Изучение и диагностика признаков формовочных масс требует использования прежде всего инструментальных методов анализа, позволяющих наиболее глубоко и объективно проанализировать и описать особенности керамического теста археологических сосудов [Olsen L., 1988; Peacock P., 1970; Kingery W.D., 1982; СайкоЭ.В., Кузнецова JI.B., 1977; Гражданкина H.C., 1963; Круг О.Ю., 1963].
В советской археологии в изучении формовочных масс древних силикатов отчетливо сложились два направления: эталонно-экспериментальное и естественнонаучное (названия условные).
[adsense]
Первое направление наиболее развернуто представлено работами А.А. Бобринского и его школы [Бобринский А.А., 1978; Цетлин Ю.Б., 1980; 1982; Ломан B.C., 1989; и др.], второе — работами О.Ю. Круг, Н.С. Гражданкиной, Э.В. Сайко, И.С. Жущиховской и др. [Круг О.Ю., 1965; Граж¬данкина Н.С., 1965; Сайко Э.В., 1972; Жущиховская И.С., Залшцак Б.Л., 1990; и др.]. Содержание эталонно-экспериментальных исследований определяется визуальным (бинокулярным) изучением признаков-следов различных формовочных масс. В его основе лежат этнографические (технолого-бытовые), опытные наблюдения над поведением гончара, изучение его знаний и навыков, экстраполяция их через эксперимент на археологический источник. Все это определяет основную процедуру и терминологию эталонно-экспериментального направления: моделирование различных рецептур формовочных масс и их экспериментальную диагностику. Понятийный аппарат по возможности приближен к существующей гончарной терминологии.
Второе естественнонаучное направление базируется на изучении естественных характеристик древнего силиката как искусственного камня. Поэтому к нему применим весь методический арсенал таких наук, как геология, петрография, химия, физика. Разработанная в недрах этих наук исследовательская процедура требует использования специальных дефиниций, наполненных строго определенным содержанием, адаптированным к археологии [Matson F.R, 1982, р. 20-21].

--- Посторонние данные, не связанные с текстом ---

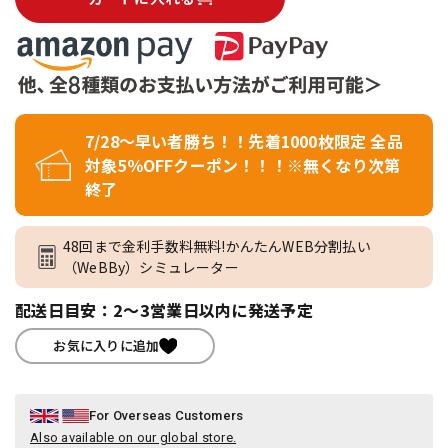
7/28～早い者勝ち！！先着1000枚限定 全品
対象5％OFFクーポン！！！※無くなり次第
終了
48回まで金利手数料無料!かんたんWEB分割払い
（WeBBy）シミュレーター
配送日目安：2～3営業日以内に発送予定
お気に入りに追加
For Overseas Customers
Also available on our global store.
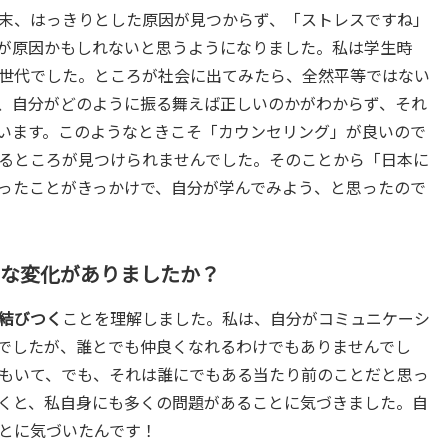
末、はっきりとした原因が見つからず、「ストレスですね」
が原因かもしれないと思うようになりました。私は学生時
世代でした。ところが社会に出てみたら、全然平等ではない
、自分がどのように振る舞えば正しいのかがわからず、それ
います。このようなときこそ「カウンセリング」が良いので
るところが見つけられませんでした。そのことから「日本に
ったことがきっかけで、自分が学んでみよう、と思ったので
うな変化がありましたか？
結びつく
ことを理解しました。私は、自分がコミュニケーシ
でしたが、誰とでも仲良くなれるわけでもありませんでし
もいて、でも、それは誰にでもある当たり前のことだと思っ
くと、私自身にも多くの問題があることに気づきました。自
とに気づいたんです！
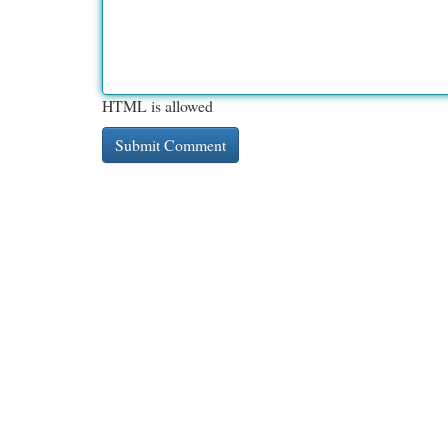
HTML is allowed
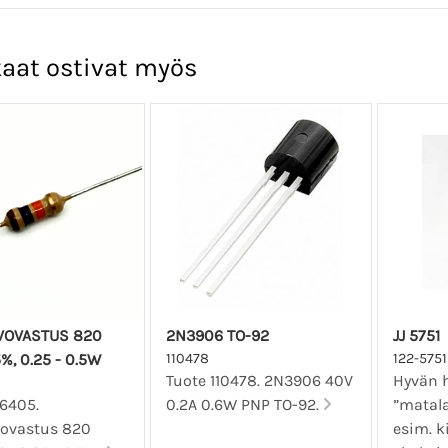
aat ostivat myös
LVOVASTUS 820
2N3906 TO-92
JJ 5751
%, 0.25 - 0.5W
110478
122-5751
Tuote 110478. 2N3906 40V
Hyvän 
06405.
0.2A 0.6W PNP TO-92.
”matala
lvovastus 820
esim. k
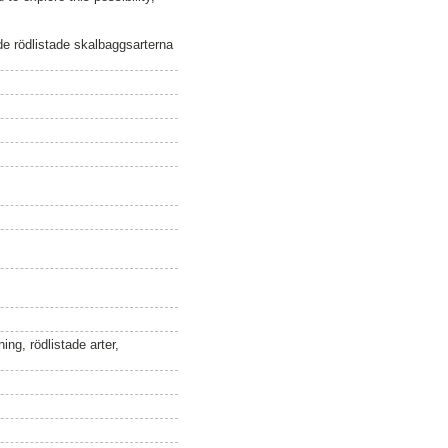
e rödlistade skalbaggsarterna
ng, rödlistade arter,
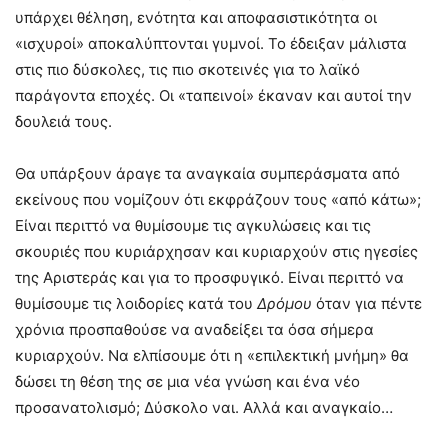
υπάρχει θέληση, ενότητα και αποφασιστικότητα οι
«ισχυροί» αποκαλύπτονται γυμνοί. Το έδειξαν μάλιστα
στις πιο δύσκολες, τις πιο σκοτεινές για το λαϊκό
παράγοντα εποχές. Οι «ταπεινοί» έκαναν και αυτοί την
δουλειά τους.
Θα υπάρξουν άραγε τα αναγκαία συμπεράσματα από
εκείνους που νομίζουν ότι εκφράζουν τους «από κάτω»;
Είναι περιττό να θυμίσουμε τις αγκυλώσεις και τις
σκουριές που κυριάρχησαν και κυριαρχούν στις ηγεσίες
της Αριστεράς και για το προσφυγικό. Είναι περιττό να
θυμίσουμε τις λοιδορίες κατά του
Δρόμου
όταν για πέντε
χρόνια προσπαθούσε να αναδείξει τα όσα σήμερα
κυριαρχούν. Να ελπίσουμε ότι η «επιλεκτική μνήμη» θα
δώσει τη θέση της σε μια νέα γνώση και ένα νέο
προσανατολισμό; Δύσκολο ναι. Αλλά και αναγκαίο…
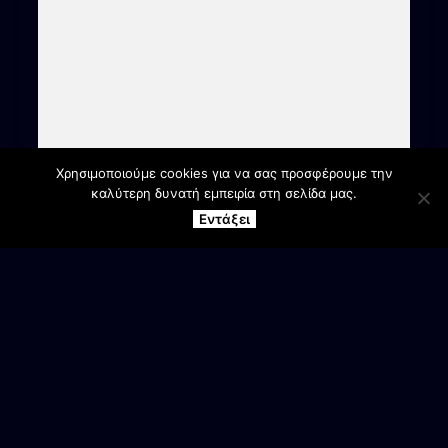
Χρησιμοποιούμε cookies για να σας προσφέρουμε την
καλύτερη δυνατή εμπειρία στη σελίδα μας.
Εντάξει
ΕΠΙΚΟΙΝΩΝΙΑ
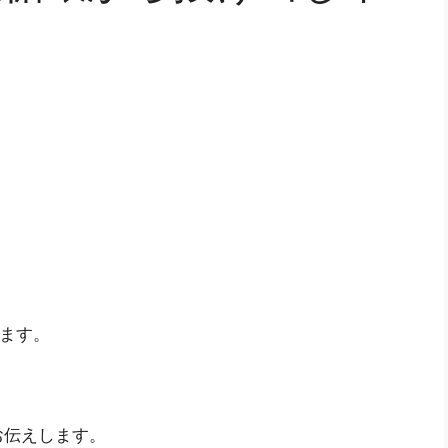
います。
お伝えします。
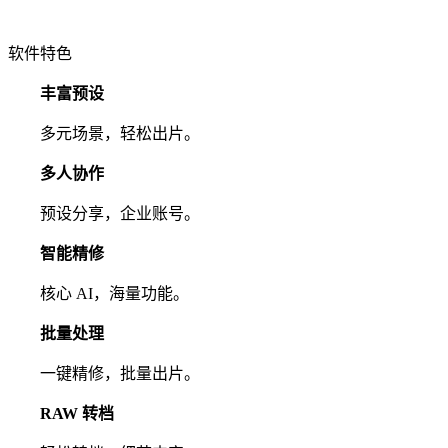
软件特色
丰富预设
多元场景，轻松出片。
多人协作
预设分享，企业账号。
智能精修
核心 AI，海量功能。
批量处理
一键精修，批量出片。
RAW 转档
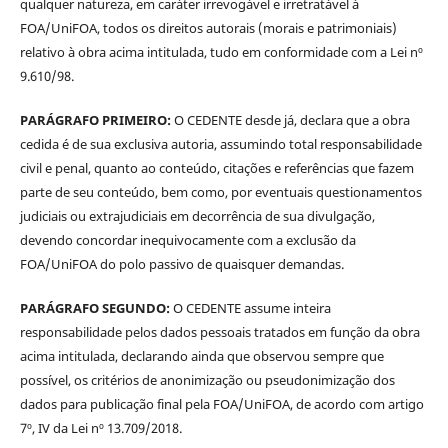
qualquer natureza, em caráter irrevogável e irretratável à
FOA/UniFOA, todos os direitos autorais (morais e patrimoniais)
relativo à obra acima intitulada, tudo em conformidade com a Lei nº
9.610/98.
PARÁGRAFO PRIMEIRO:
O CEDENTE desde já, declara que a obra
cedida é de sua exclusiva autoria, assumindo total responsabilidade
civil e penal, quanto ao conteúdo, citações e referências que fazem
parte de seu conteúdo, bem como, por eventuais questionamentos
judiciais ou extrajudiciais em decorrência de sua divulgação,
devendo concordar inequivocamente com a exclusão da
FOA/UniFOA do polo passivo de quaisquer demandas.
PARÁGRAFO SEGUNDO:
O CEDENTE assume inteira
responsabilidade pelos dados pessoais tratados em função da obra
acima intitulada, declarando ainda que observou sempre que
possível, os critérios de anonimização ou pseudonimização dos
dados para publicação final pela FOA/UniFOA, de acordo com artigo
7º, IV da Lei nº 13.709/2018.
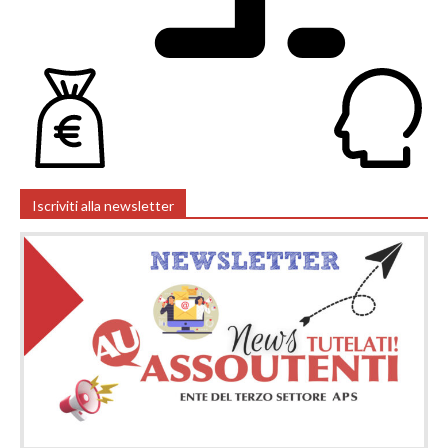
Iscriviti alla newsletter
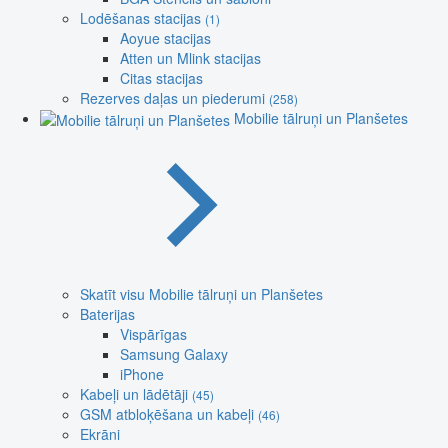
Lodēšanas stacijas
(1)
Aoyue stacijas
Atten un Mlink stacijas
Citas stacijas
Rezerves daļas un piederumi
(258)
Mobilie tālruņi un Planšetes
Skatīt visu Mobilie tālruņi un Planšetes
Baterijas
Vispārīgas
Samsung Galaxy
iPhone
Kabeļi un lādētāji
(45)
GSM atbloķēšana un kabeļi
(46)
Ekrāni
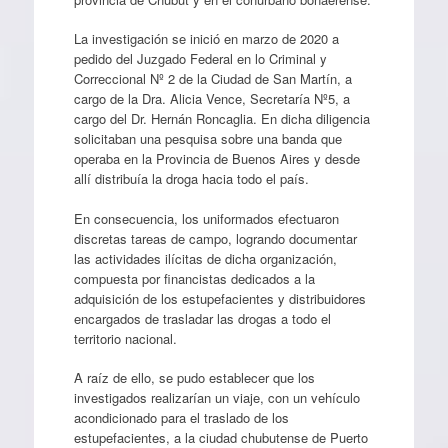
La investigación se inició en marzo de 2020 a
pedido del Juzgado Federal en lo Criminal y
Correccional Nº 2 de la Ciudad de San Martín, a
cargo de la Dra. Alicia Vence, Secretaría Nº5, a
cargo del Dr. Hernán Roncaglia. En dicha diligencia
solicitaban una pesquisa sobre una banda que
operaba en la Provincia de Buenos Aires y desde
allí distribuía la droga hacia todo el país.
En consecuencia, los uniformados efectuaron
discretas tareas de campo, logrando documentar
las actividades ilícitas de dicha organización,
compuesta por financistas dedicados a la
adquisición de los estupefacientes y distribuidores
encargados de trasladar las drogas a todo el
territorio nacional.
A raíz de ello, se pudo establecer que los
investigados realizarían un viaje, con un vehículo
acondicionado para el traslado de los
estupefacientes, a la ciudad chubutense de Puerto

Если попытаться взглянуть на результаты исследований в рамках обоих направлений, то очевидно, что первые представлены доступным, понятным языком, но с достаточно аморфными, лишь визуально сопоставимыми признаками; результаты второго изобилуют однозначными признаковыми вариантами, но совершенно непонятными и неадаптированными к археологии. Поэтому очевидно, что между естественнонаучными исследованиями и историей должна стоять область знания, обеспечивающая перевод информации с языка естественных дисциплин на бытовой язык истории — метаархеология.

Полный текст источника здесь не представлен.